Lebrun - Penso mais na TV, na influência que ela pode exercer. Há o risco de morte da imprensa escrita. Será a morte de toda a cultura. Compare as informações dos jornais da TV e os escritos. A TV dá a informação em função do impacto visual. Não há nenhum esforço de análise, de ponderação, do que é a informação importante. Qual é o efeito desse bombardeio de informações sem seleção alguma? Embrutecimento e despolitização, analfabetismo e incultura. Gente inculta, uma espécie de atores de "A Laranja Mecânica".
Folha - Então os tecnófobos têm razão?
Lebrun - Não, não. É ridículo querer enterrar a técnica. Eles têm razão em assinalar o problema. Mas estão errados em lançar o opróbrio sobre a ciência, sobre a técnica moderna. A tecnofobia é a crítica sistemática da ciência, a crítica reacionária da ciência enquanto tal, com posições utopistas. Claro, há uma crise da ciência e da técnica, e os filósofos de Frankfurt tiveram o mérito de percebê-la antes dos outros. Mas a verdadeira crítica, no sentido que Kant deu ao termo, ainda está por ser feita.
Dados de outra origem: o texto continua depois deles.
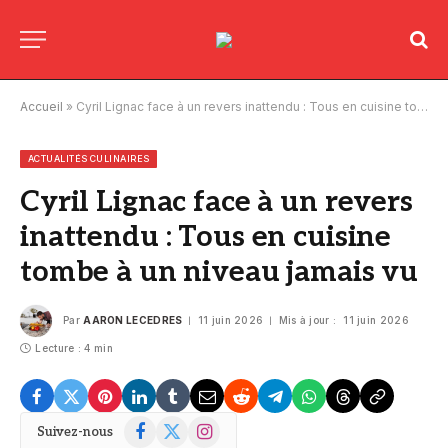
Accueil
»
Cyril Lignac face à un revers inattendu : Tous en cuisine tombe à un niveau jamais vu
ACTUALITÉS CULINAIRES
Cyril Lignac face à un revers
inattendu : Tous en cuisine
tombe à un niveau jamais vu
Par
AARON LECEDRES
11 juin 2026
Mis à jour :
11 juin 2026
Lecture : 4 min
Facebook
X
Instagram
Suivez-nous
(Twitter)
As maldições lançadas contra a técnica apenas retardam essa tarefa, que é necessária. Acho que todas as posições ideológicas extremas, assim como o utopismo descabelado, podem levar a posições tão contestáveis, como as de Spengler ou Heidegger.
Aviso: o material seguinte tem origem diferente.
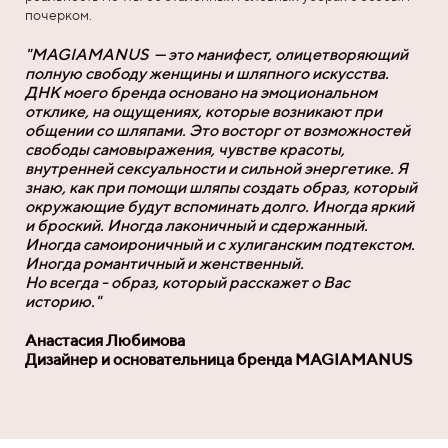
почерком.
"MAGIAMANUS — это манифест, олицетворяющий
полную свободу женщины и шляпного искусства.
ДНК моего бренда основано на эмоциональном
отклике, на ощущениях, которые возникают при
общении со шляпами. Это восторг от возможностей
свободы самовыражения, чувстве красоты,
внутренней сексуальности и сильной энергетике. Я
знаю, как при помощи шляпы создать образ, который
окружающие будут вспоминать долго. Иногда яркий
и броский. Иногда лаконичный и сдержанный.
Иногда самоироничный и с хулиганским подтекстом.
Иногда романтичный и женственный.
Но всегда - образ, который расскажет о Вас
историю."
Анастасия Любимова
Дизайнер и основательница бренда MAGIAMANUS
Folha - O que o sr. pensa da voga linguística e pragmática na filosofia? O professor brasileiro José Arthur Giannotti publicou um livro sobre Wittgenstein que provocou polêmica, polêmica relacionada a esta voga.
Lebrun - Mas o livro, que eu pude ler, não é de modo algum de filosofia analítica. Ele não analisa proposições. Ele tenta apresentar Wittgenstein...
Folha - Mas não é um livro de história da filosofia...
Lebrun - Não, ele se proíbe isso. Ele tenta relacionar esta reflexão sobre Wittgenstein com as que fez antes sobre condutas sociais, com sua sociologia. O que você queria de Giannotti? É sua maneira de se livrar do marxismo. Não acho que tenha havido um "tournant linguistique" (virada linguística) na sua filosofia. Isso é apenas um rótulo.
Sobre a filosofia analítica, eu a conheço muito mal porque ela me chateia (risos). Aristóteles fez melhor que os filósofos analíticos. Eles são frequentemente muito ignorantes da história da filosofia, pensam coisas que já estavam em Aristóteles... Não podemos generalizar, mas alguns falam demais, muitas vezes à toa.